Benjie Bensing – Tripoli, Libya

Leptis Magna. courtesy of Evelyn Ocbania

Leptis Magna. courtesy of Evelyn Ocbania

Libya is a beautiful country. When I first came here in April 2010, things were not so complicated as it is today. Now I realized how things have changed and how time flies. Time is like a river: swift, unrestrained, yet calm and purposive. It has no boundaries, no limits; it flows unafraid to distant shores where it finally ends.

As I looked back, I feel like a stranger to this country I call my second home. No, I didn’t change. I’m still the same man. Only the things around me, the things that the society deems valuable, the priorities, the human aspect of the societal spectrum has evolved. Whether for the better or for the worse, only time will tell. The more I thought about it, the more I feel the emptiness in my heart. It’s so strange to feel how heavy emptiness is.

I’ll be honest with you: it’s difficult to stay in a place like this. You can’t think much except wonder when things are going to change and become better. Every day is an eager anticipation of what will happen next. My ears have become immune to gunshots, my courage has been severely tested under fire. I remember a few months ago, I was travelling in a taxi one evening, with our Senior Pastor, to lead a Bible Study in one of the hospital accommodations for Filipinos in Tripoli. As the taxi approaches a road, two blocks away from where the Bible Study is going to be held, there were armed men on both sides of the road, firing indiscriminately live ammunitions. Some were using automatic rifles, others have Kalashnikov and hand guns. The Libyan driver of the taxi acted nonchalantly, as if he did not see anything. Well, I saw everything and heard everything. When you are a foreigner in a situation like that, the gunshots and the mayhem awakens the senses and adds fuel to the imagination. But God is really good and He is indeed faithful!

You can’t make new memories in a place like this – not pleasant ones anyway. It seems the creative mind has stopped working. There are no lasting impressions that can be retained: only dull and repetitive moments – insufferable loneliness that assails the heart and cripples the mind rendering it desolate.

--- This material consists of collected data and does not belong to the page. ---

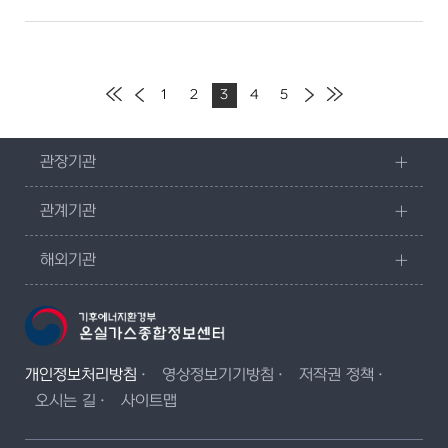
1
2
3
4
5
관장기관
관계기관
해외기관
개인정보처리방침
영상정보기기방침
저작권 정책
오시는 길
사이트맵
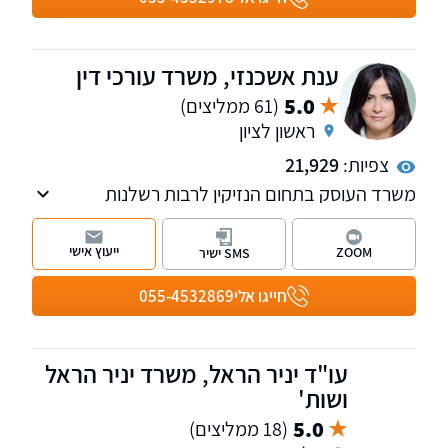
בחיפה, ראש פינה, טבריה, עפולה, פתח תקווה, תל
אביב, רחובות, ירושלים, אשדוד, באר שבע ואילת.
למי שמעוניין, אנחנו מאפשרים פתיחת תיקים גם
ענת אשכנזי, משרד עורכי דין
בטלפון.
5.0
(61 ממליצים)
ראשון לציון
צפיות:
21,929
משרד העוסק בתחום הנזיקין לרבות רשלנות
רפואית, תאונות דרכים, נזקי גוף, תביעות כנגד
משרד הביטחון, תאונות עבודה, נזקי רכוש, ביטוח
ייעוץ אישי
ZOOM
SMS ישיר
וסיעוד ועוד. למשרד שלוחות בראשון לציון
וברחובות.
חייגו אלי
055-4532869
עו"ד יניר הראל, משרד יניר הראל
ושות'
5.0
(18 ממליצים)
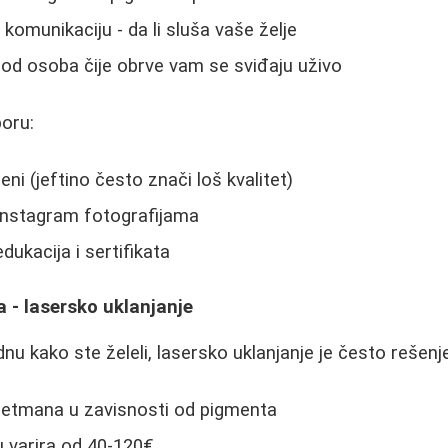
 komunikaciju - da li sluša vaše želje
 od osoba čije obrve vam se sviđaju uživo
boru:
ni (jeftino često znači loš kvalitet)
nstagram fotografijama
dukacija i sertifikata
 - lasersko uklanjanje
nu kako ste želeli, lasersko uklanjanje je često rešenj
tretmana u zavisnosti od pigmenta
 varira od 40-120€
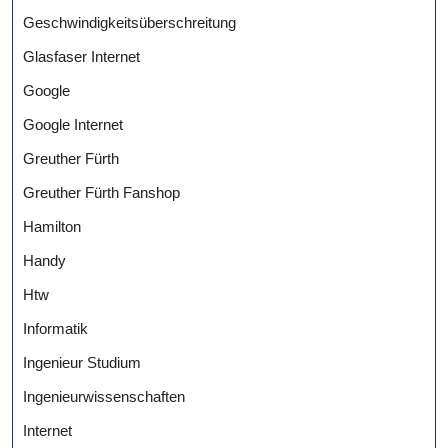
Geschwindigkeitsüberschreitung
Glasfaser Internet
Google
Google Internet
Greuther Fürth
Greuther Fürth Fanshop
Hamilton
Handy
Htw
Informatik
Ingenieur Studium
Ingenieurwissenschaften
Internet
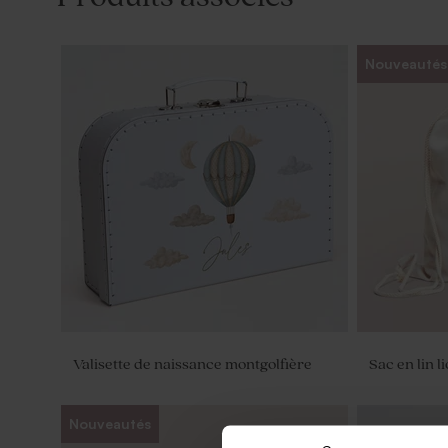
Nouveautés
Valisette de naissance montgolfière
Sac en lin l
Nouveautés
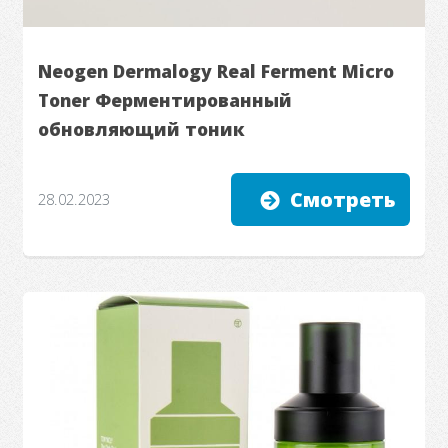
Neogen Dermalogy Real Ferment Micro
Toner Ферментированный
обновляющий тоник
Смотреть
28.02.2023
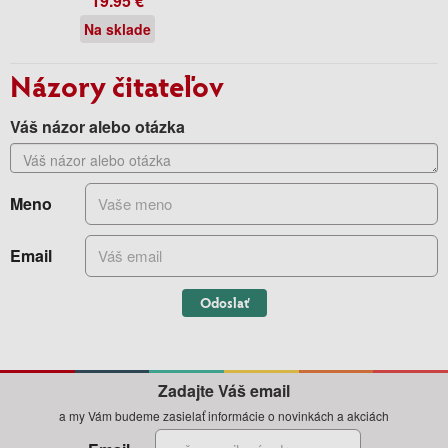
19.95 €
Na sklade
Názory čitateľov
Váš názor alebo otázka
Meno
Email
Odoslať
Zadajte Váš email
a my Vám budeme zasielať informácie o novinkách a akciách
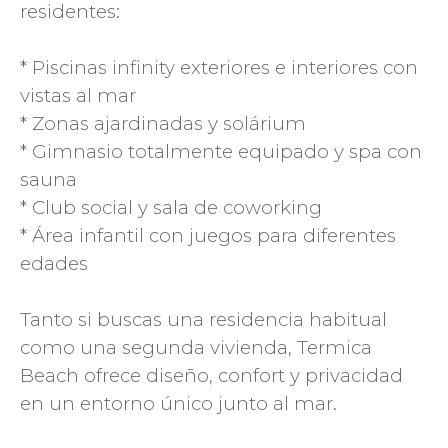
residentes:
* Piscinas infinity exteriores e interiores con
vistas al mar
* Zonas ajardinadas y solárium
* Gimnasio totalmente equipado y spa con
sauna
* Club social y sala de coworking
* Área infantil con juegos para diferentes
edades
Tanto si buscas una residencia habitual
como una segunda vivienda, Termica
Beach ofrece diseño, confort y privacidad
en un entorno único junto al mar.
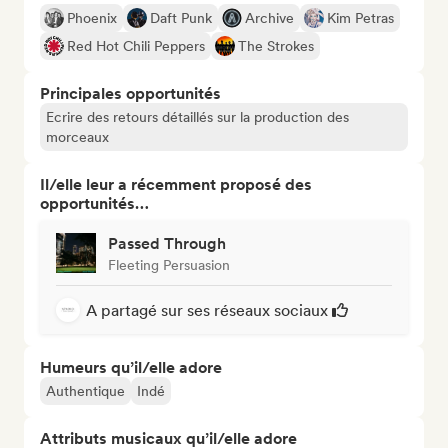
Phoenix
Daft Punk
Archive
Kim Petras
Red Hot Chili Peppers
The Strokes
Principales opportunités
Ecrire des retours détaillés sur la production des
morceaux
Il/elle leur a récemment proposé des
opportunités…
Passed Through
Fleeting Persuasion
A partagé sur ses réseaux sociaux
Humeurs qu’il/elle adore
Authentique
Indé
Attributs musicaux qu’il/elle adore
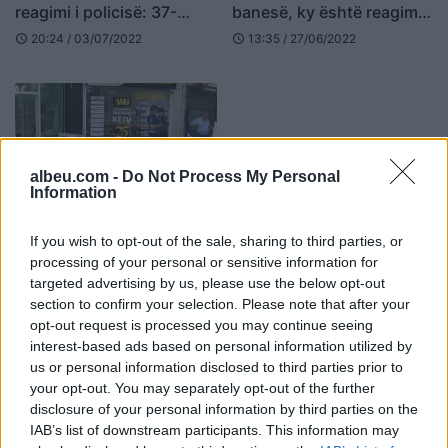
reagimi i policisë: 37-
banesë, ky është reagimi i
vjeçari vuan nga probleme
policisë
20:24 / 03/07/2022
13:35 / 27/06/2022
schedule
schedule
të shëndetit mendor
albeu.com -
Do Not Process My Personal
Information
Çfarë ndodhi në
If you wish to opt-out of the sale, sharing to third parties, or
farmacinë te “Xhamlliku”,
processing of your personal or sensitive information for
reagon policia: Nuk ka
targeted advertising by us, please use the below opt-out
grabitje
11:47 / 25/06/2022
schedule
section to confirm your selection. Please note that after your
opt-out request is processed you may continue seeing
interest-based ads based on personal information utilized by
us or personal information disclosed to third parties prior to
your opt-out. You may separately opt-out of the further
disclosure of your personal information by third parties on the
IAB’s list of downstream participants. This information may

As I walk the hallway going to my office I can feel the weight pressing down on me though I can’t understand why. All I can think of are the happy faces of my children and the sweet, wonderful voice of my wife. I’d like to be with them. I missed those noisy voices in the morning and the smell of hot coffee in the kitchen as my kids prepare themselves to go to school.

Libya is my second home but it is also my inhospitable host. In the midst of all chaos and lawlessness and apathy, there is still hope. No question about it. There is a future waiting to be staked, a blank page waiting to be written. The only question for now is by whom. The old generation is lost. The new generation – may God be with them – is the only hope of this once great nation to become great again.

This I believe. That is why I chose to stay. I promised myself that soon I’ll be home.